I was never very good at remembering birthdays. It was easier for me to remember the month than the actual date. So I probably never had much hope of remembering anniversaries of deaths. And it is true that for people who died 4 years ago or more I really couldn’t tell you the month let alone the date of people who had died. But in the last few years a new way of re-membering has been revealed to me. I began to associate the death of the person with a specific plant, flower or fruit that was in season at that time.

I didn’t decide to do this as an attempt to remember their death dates or for any other rational reason. It just emerged slowly, and it keeps happening.

The first case was at our friend’s funeral, a terribly sad occasion, she was an adored life partner and mother with two young boys and they had all been through so much already. We got lost on the moors and realised the sat nav was set to ‘avoid motorways’, so of course we were later than anticipated which is always a bit stressful, but on the way in and near to the crematorium I noticed banks and banks of snowdrops. Just beautiful huge drifts of white, and it really stayed with me. The following Tuesday I was booked to run an art workshop ‘searching for snowdrops’ in Swinton Grove Park in Ardwick, so this event took on a new significance as we searched out and drew their elegant forms as we crouched down low in the freezing cold park. From then on, I knew I would never forget the time of year that she died. Every year since, I eye the snowdrops and think of Katherine, her love for her family and joy at seeing and hearing the Red Kites that were established near to where they lived, she would always point them out long before I would have noticed their calls and appearance. Now, she is also called to mind by the snowdrops. Last year I bought 50 snowdrops ‘in the green’ and planted them in her memory, but the best is always coming across them wild and free in the woods.

Snowdrops – photo by Rae Story

Another binding of death with nature occurred when my friend’s mum Sheila died unexpectedly on a Monday morning after saying just days before that she felt she had about 8 years left! Such a bright spirit and force of nature she was active and engaged with life and community right up until her abrupt end.
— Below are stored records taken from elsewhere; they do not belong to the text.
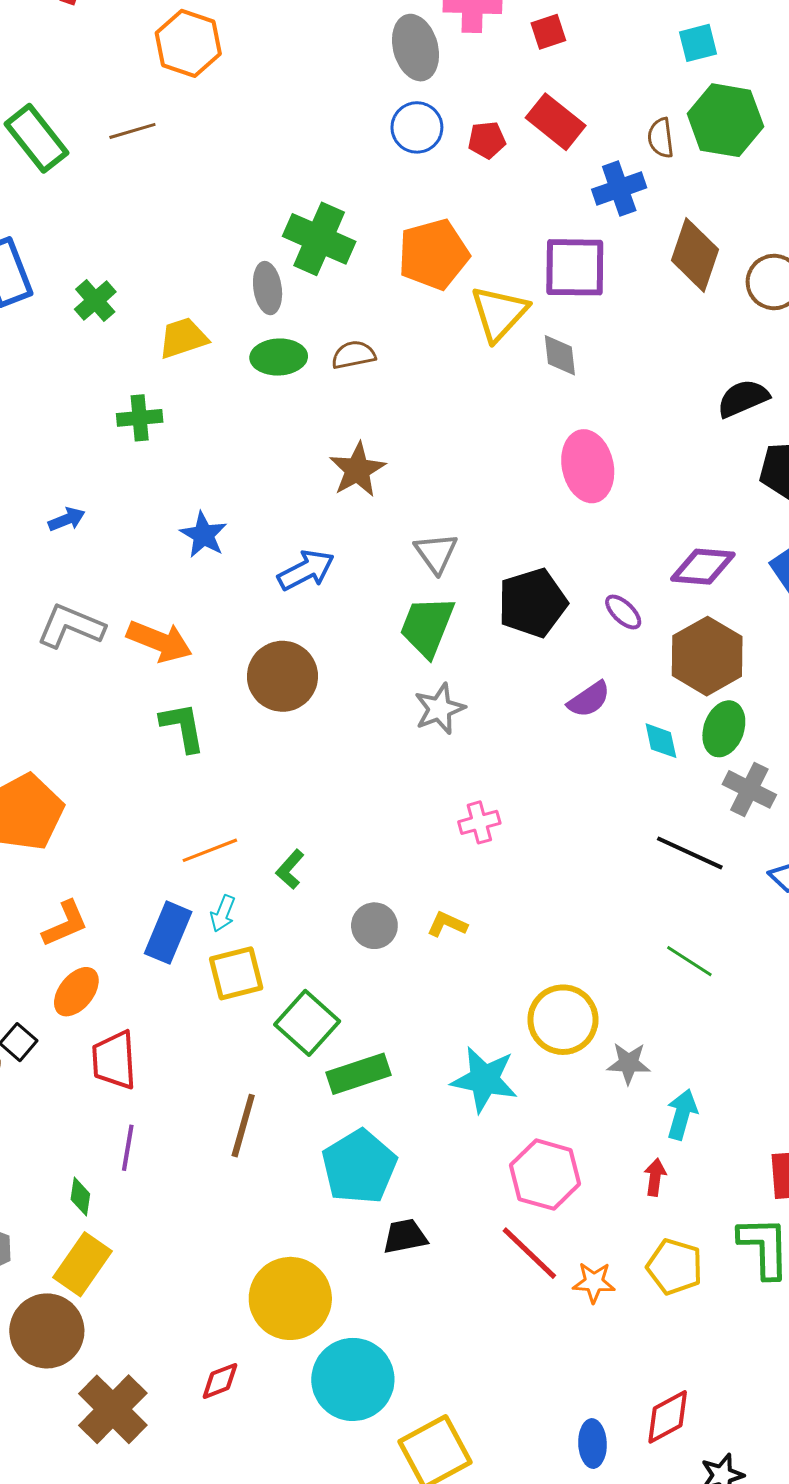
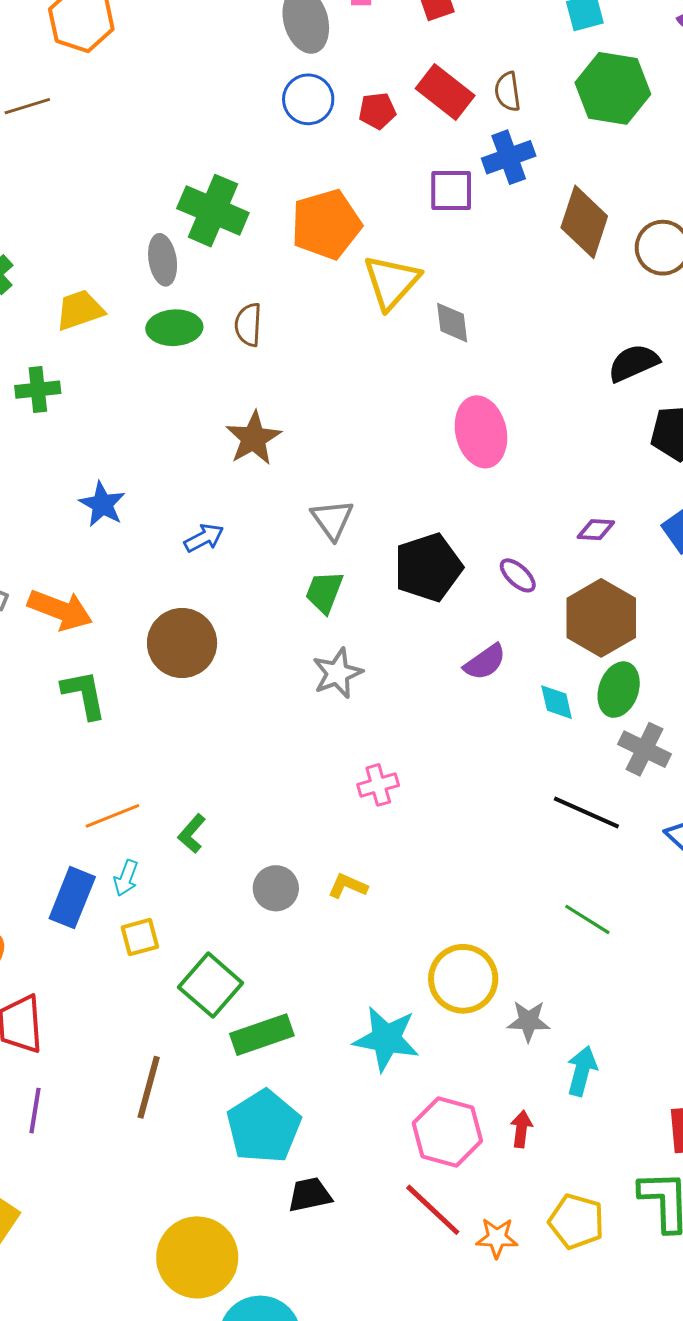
brown semicircle: (661, 138) -> (508, 92), moved
purple square: (575, 267) -> (451, 190), moved, size x0.7
brown semicircle: (354, 355) -> (248, 325), turned -75
purple diamond: (703, 567) -> (596, 530), size x0.6
blue arrow: (306, 570) -> (204, 538), size x0.7
green trapezoid: (427, 626) -> (324, 592), size x0.7
yellow square: (236, 973) -> (140, 937), size x0.7
red arrow: (655, 1177) -> (521, 1129), moved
The family decided on a simple burial and a local gathering. I didn’t know her very well, but we shared a love of gardens, nature, creativity and expression and I just admired her energy and life force. I wanted to mark the occasion and had just been reading Nan Shepherds The Living Mountain. At one point in the book she talks about a funeral and noted that someone had left a hedgerow wreath on the grave. I just thought that would be so fitting for Sheila. She was as Nan Shepherd stated about the person in her book – ‘a hedgerow kind of woman’. So I experimented the week before the burial, cutting the May Blossom and Elder and weaving in ivy and other flowers and foliage that lined our hedges at home and at the allotment. I figured out that these were not going to last long in a wreath without water, so in the end, I cut and prepared everything and took it all in a bucket of water, putting together my wreath in the car park at the last minute and then carried it to the grave.
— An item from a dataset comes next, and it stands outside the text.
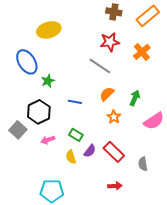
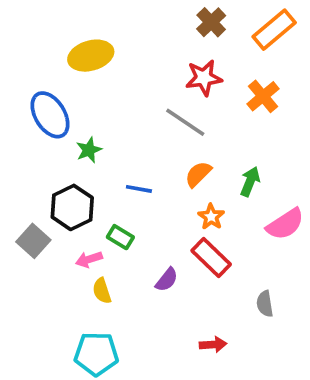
brown cross: (114, 12) -> (211, 22), turned 35
green rectangle: (76, 135) -> (120, 237), moved
red rectangle: (114, 152) -> (211, 257), moved
yellow semicircle: (71, 157) -> (102, 291), moved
Now there is no doubt in my mind when Sheila died, and when to contact my friend to give him my wishes and check how he is doing as soon as the May Blossoms appear.

Hedgerow wreath – photo by Rae Story

My father in law passed away in January. At that time of year there isn’t much in flower, but on the day of his funeral, it was a clear blue cold and crisp morning and the plum blossom was in it’s full glory in the garden. Vibrant pink against the cobalt sky. The plum blossoms are not a flower I would have naturally associated with him, but their significance is about their hardiness and ability to flower in the depths of winter when everything else is in its dormant phase. Their strength of character and tenacity. Which in fact chime very well with his personality.
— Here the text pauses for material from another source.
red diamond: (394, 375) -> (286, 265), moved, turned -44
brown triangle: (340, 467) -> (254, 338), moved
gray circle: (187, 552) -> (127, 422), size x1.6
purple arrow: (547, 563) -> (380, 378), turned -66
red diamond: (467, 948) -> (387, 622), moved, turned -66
It feels nice to remember people in new ways.

Plum blossom – photo by Rae Story

Last autumn when Alison my friend and colleague of 25 years dying I had been checking updates and news and hadn’t really been attending to nature or the environment around me. The feeling of sadness landed with me strongly the day she died and I remember feeling that night, that as I was going to bed , she was no longer in the world. I found that so hard to reconcile. I continue to grapple with the loss of someone whose life was so entwined with my own. The day after she died, I woke up early and was full of energy, so much so that I just had to get out of the house and walk. It was a glorious morning and everything felt filled with grace, almost glowing. When I got home I felt the urge to paint something, and so I sat in the kitchen with my paints and paper and painted what was in front of me – which of course was an apple. At that time of year every surface of my kitchen is filled with apples – from the garden, from the allotment, gifts from friends, cookers for the chutney recipe and foraged crab apples. As a result, I came to associate Alison’s death with the apple harvest. I painted two apples that morning and made them into cards. I gave one to Alison’s wife. A is for Apple, and Alison…

Apple watercolour
Watercolour by Rae Story

Having a way to remember the time of year and association with a seasonal plant seems a perfect way to honour people and tend my own grief. I wonder what will be in season when I die, maybe the Elder blossoms or berries would be quite fitting, but I guess like so many of life’s mysteries’ we don’t get to choose.